Die schwäbische Frohnatur fährt mich in ein Krankenzimmer. Von dort aus sehe ich direkt auf einen großen Berg. Draußen regnet es in Strömen. Plötzlich wird die Tür aufgerissen, ein junger Mann steuert direkt auf mich zu:
"Ich bin Frank, Zivildienstleistender und dafür zuständig, Sie wieder ins Hier und Jetzt zu holen. Waren Sie schon einmal in Berlin, Klassenfahrt oder so? Die Mauer, die Mauer ist weg! Die DDR gibt es nicht mehr. Das ist alles passiert während Sie bewusstlos waren."
Welche Mauer? Was sagt der Mensch? Die DDR gibt es nicht mehr? Das ist eine Falle! Sie wollen mich testen. "Lügen Sie nicht!", höre ich mich zu Frank sagen und schlafe wieder ein.
Ich bin fast 25 Jahre alt, lebe in Baden-Württemberg; ich bin Volontärin, im Ressort Politik. Jetzt liege ich im Krankenhaus und es geht mir besser. Viele Menschen helfen mir, die Lücken in meinem Gedächtnis zu schließen.

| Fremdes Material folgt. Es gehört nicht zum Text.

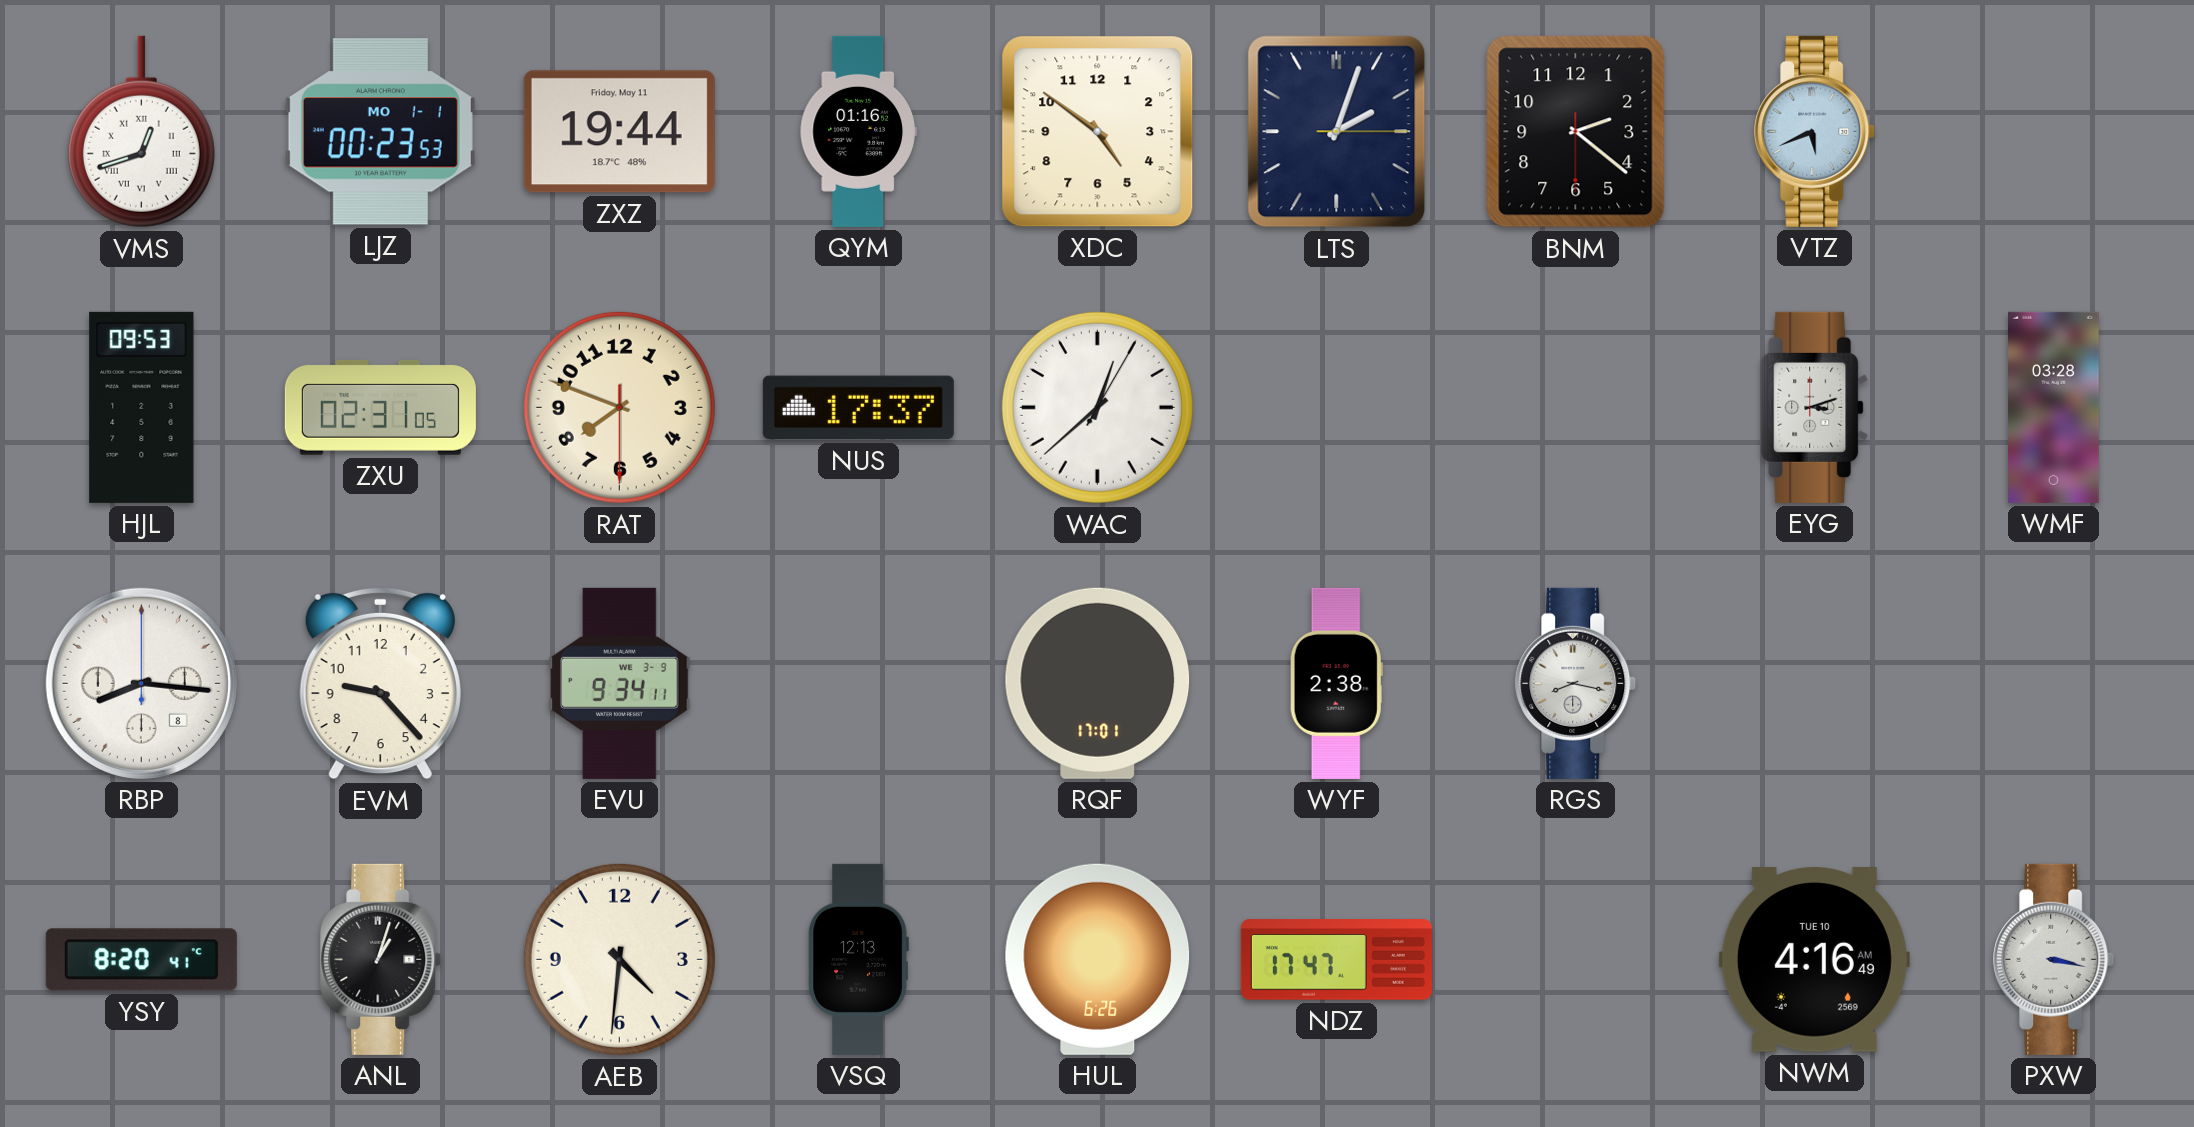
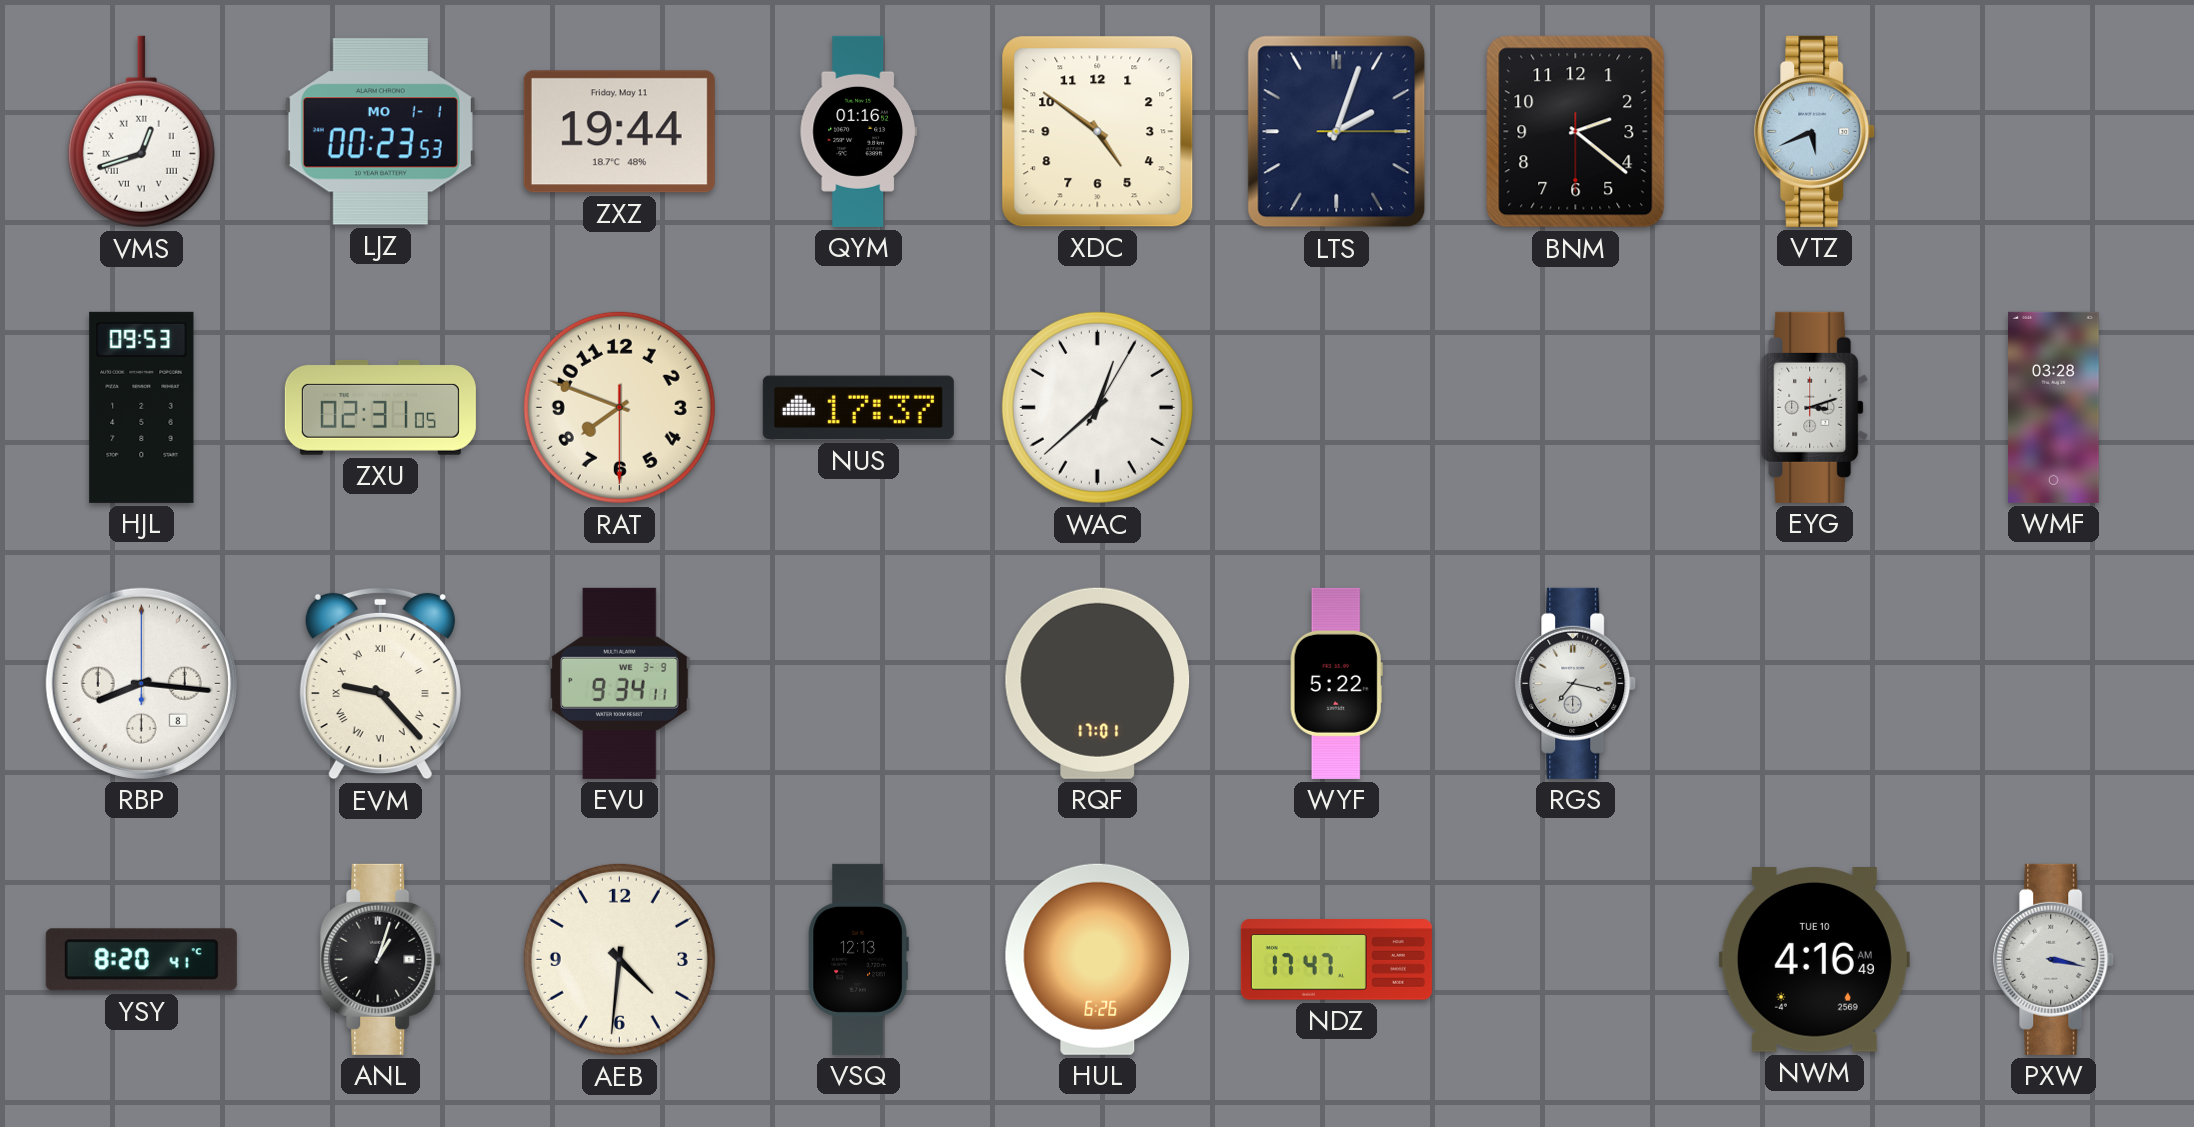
EVM numerals: Arabic -> Roman
WYF: 2:38 -> 5:22
RGS: 8:17 -> 7:17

Aufwachen auf einem anderen Planeten
Nur die Sache mit der Mauer, das nehme ich ihnen nicht ab. Vier Tage nach meinem Erwachen auf der Intensivstation sitzt eine Kollegin an meinem Bett und liest mir vor. Fernsehschauen kann und darf ich noch nicht.
"So heute, 13.11., gibt es eine Lektion aus dem 'Spiegel':
"Überschrift: 'Die Katastrophe ist da': Nach Öffnung der deutsch-deutschen Grenzübergänge kommen zu den DDR-Übersiedlern täglich nun noch Tausende Besucher aus dem Osten. Die Städte und Gemeinden können den neuen Massenansturm kaum mehr verkraften - die Republik ist voll. Manche Politiker sehen schon den 'sozialen Frieden' bedroht."
Bin ich auf einem anderen Planten gelandet? Immer neue Informationen, und ich verstehe das alles nicht. Noch nicht. Im Dezember 1989 werde ich entlassen.
"Sie werden noch eine Weile ein paar Lücken haben, auch das mit der Konzentration dauert noch ein bisschen, aber in einem Jahr ist alles vergessen. Versprochen."
Zig Ärzte und das ganze Pflegeteam stehen um mein Bett. Zum Schluss sagt der Chefarzt:
"Am 9. November ist die Mauer gefallen, und an diesem Tag wussten wir: Sie haben das Schlimmste überstanden."
Der Sound von Trabis in Stuttgart
Kurz darauf sitze ich mit einem halben Dutzend Mitpatienten im Fernsehraum einer Reha-Klinik. Die meisten haben wie ich eine Kopfverletzung erlitten. Gemeinsam dämmern wir langsam zurück ins Leben. Stumm schauen wir auf den Bildschirm:
Tagesschau: "In Berlin und entlang der innerdeutschen Grenze werden Millionen Deutsche erstmals seit 28 Jahren Silvester wieder gemeinsam feiern."
"An der Mauer vor dem Brandenburger Tor Großeinsatz der Mauerspechte am letzten Tag des Jahres."
Ich sehe zum ersten Mal Bilder aus Berlin, von der früheren Grenze. Der Mann neben mir hat einen dicken Kopfverband, energisch ruft er:
"Das glaubt doch kein Mensch, was die uns da erzählen."
Mein Kopf ist schon etwas abgeschwollen, ich glaube es jetzt: Die Mauer ist Geschichte! Langsam begreife ich die Dimension. Kaum bin ich entlassen, zieht es mich in die Stuttgarter Innenstadt. Sofort fallen mir einige Trabis ins Auge, jahrelang wird mich der Anblick und Sound eines Trabis an den Beginn meines zweiten Lebens erinnern.